According to the new comprehensive and cautionary documentary 10 Billion: What’s On Your Plate? by German Director Valentin Thurn, the tenuous economic balance between agricultural supply and demand is poised to implode by the year 2050, without some drastic interventions over the new few decades. Thurn’s conclusion? We can vastly improve our odds of meeting food needs by growing, raising, and producing food within the very communities we call home. Not only that, but 75% of every consumer dollar spent goes directly back into the local economy for improving other infrastructure, including schools, byways, events and more. Some towns around the world are taking this a step further and registering as “Transition Towns,” built on sustainable measures that meet the needs of current citizens without compromising the ability of future generations to meet their own needs.

While most cities in the US currently define “buying local” as purchasing products grown or produced from within a 200-mile radius, more progressive Transition Towns, like Totnes, England define it as those foods produced from within a 30-mile radius. Regardless of the perimeter size, the intent remains the same: Cut down on the energy consumed to deliver a product long distances while ensuring that it was produced using small plots of land with sustainable and organic growing and cultivating procedures, all while keeping money within the community where it originated. Michelle Chavez and her partner Jason Banks of Chapala Farms in Santa Barbara are prime examples of this intimate model. The couple craft their own jams and marmalades from produce primarily grown on their urban backyard farm in downtown Santa Barbara.
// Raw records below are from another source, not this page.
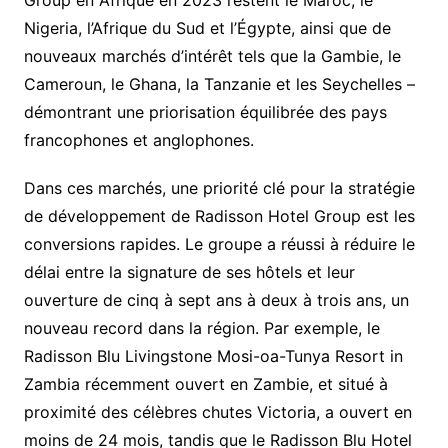
Group en Afrique en 2023 restent le Maroc, le
Nigeria, l’Afrique du Sud et l’Égypte, ainsi que de
nouveaux marchés d’intérêt tels que la Gambie, le
Cameroun, le Ghana, la Tanzanie et les Seychelles –
démontrant une priorisation équilibrée des pays
francophones et anglophones.
Dans ces marchés, une priorité clé pour la stratégie
de développement de Radisson Hotel Group est les
conversions rapides. Le groupe a réussi à réduire le
délai entre la signature de ses hôtels et leur
ouverture de cinq à sept ans à deux à trois ans, un
nouveau record dans la région. Par exemple, le
Radisson Blu Livingstone Mosi-oa-Tunya Resort in
Zambia récemment ouvert en Zambie, et situé à
proximité des célèbres chutes Victoria, a ouvert en
moins de 24 mois, tandis que le Radisson Blu Hotel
But growers and producers are only one half of the equation; they require distributors to get their goods to market and into the hands of consumers. In some of the smallest towns (and even some more liberal cities), the old-fashioned roadside stand still serves it’s quaint purpose, while many more locales now host weekly or more frequent Farmers Markets that allow those producers who locally-source their ingredients to sell to the public.

Even Farmer’s Markets are not without their drawbacks; dozens of well-qualified artisans vie for only a handful of coveted spots and waitlists can be years long. Counties like Santa Barbara go a step further by requiring that the vendors be certified farms in order to sells at local Farmers Markets. As a result, some towns are harkening back to the days of down-home general stores and cozy co-ops where familiarity, comfort, and hospitality are the name of the game. Shopping at small mom-and-pop shops has a trickle down effect, where money spent is going back to the small-batch artisans while simultaneously going directly to the community in the form of taxes and other local retail-associated expenditures, like advertising and marketing, decor, and professional fees.
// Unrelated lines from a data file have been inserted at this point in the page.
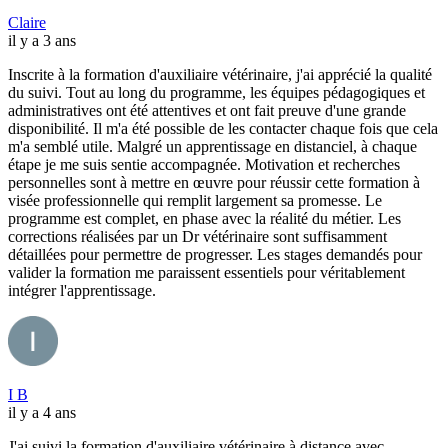
Claire
il y a 3 ans
Inscrite à la formation d'auxiliaire vétérinaire, j'ai apprécié la qualité
du suivi. Tout au long du programme, les équipes pédagogiques et
administratives ont été attentives et ont fait preuve d'une grande
disponibilité. Il m'a été possible de les contacter chaque fois que cela
m'a semblé utile. Malgré un apprentissage en distanciel, à chaque
étape je me suis sentie accompagnée. Motivation et recherches
personnelles sont à mettre en œuvre pour réussir cette formation à
visée professionnelle qui remplit largement sa promesse. Le
programme est complet, en phase avec la réalité du métier. Les
corrections réalisées par un Dr vétérinaire sont suffisamment
détaillées pour permettre de progresser. Les stages demandés pour
valider la formation me paraissent essentiels pour véritablement
intégrer l'apprentissage.
I B
il y a 4 ans
J'ai suivi la formation d'auxiliaire vétérinaire à distance avec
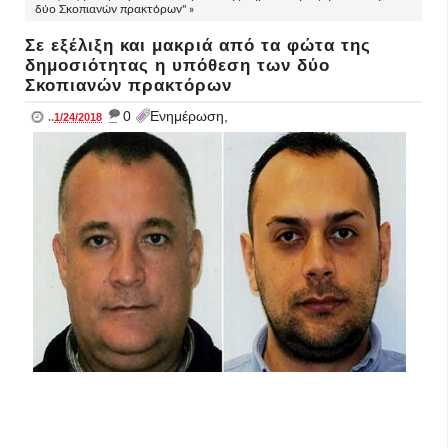
δύο Σκοπιανών πρακτόρων" »
Σε εξέλιξη και μακριά από τα φώτα της
δημοσιότητας η υπόθεση των δύο
Σκοπιανών πρακτόρων
_
0
Ενημέρωση,
..
1/24/2018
The next time you’re deliberating a local food purchase, take a moment to consider the far-reaching implications of your choice – for the grower, for the storefront, for your health, and for the community at large. In an era where the food practices that connected us to our past are rapidly becoming extinct, it is incumbent upon us an individuals to remain connected to our roots and traditions, by tracing the journey our food takes to reach us. It is, in fact, the the very lifebone of our food supply for years to come.